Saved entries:
--- START ---

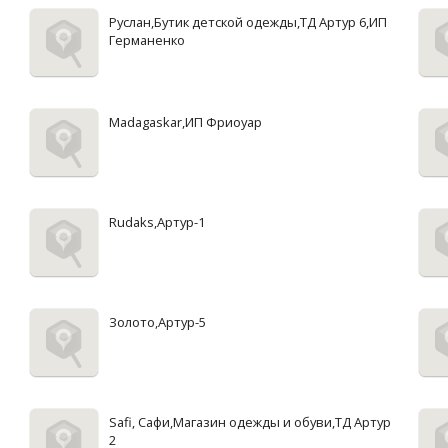
Руслан,Бутик детской одежды,ТД Артур 6,ИП
Германенко
Madagaskar,ИП Фриоуар
Rudaks,Артур-1
Золото,Артур-5
Safi, Сафи,Магазин одежды и обуви,ТД Артур
2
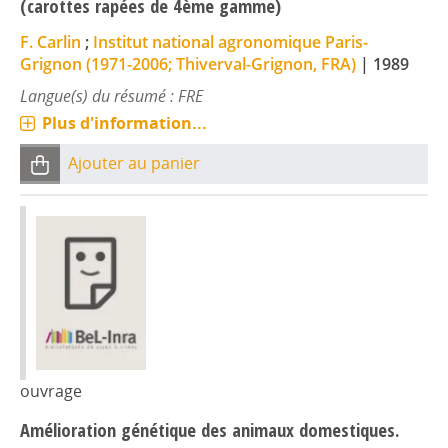
(carottes rapées de 4ème gamme)
F. Carlin
;
Institut national agronomique Paris-
Grignon (1971-2006; Thiverval-Grignon, FRA)
|
1989
Langue(s) du résumé : FRE
Plus d'information...
Ajouter au panier
ouvrage
Amélioration génétique des animaux domestiques.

--- END ---

• _WORK ORDER_: Work out how many lines in the entries hold the string "одежды". Your answer should consist solely of that number.

• _YOUR SOLUTION_: 2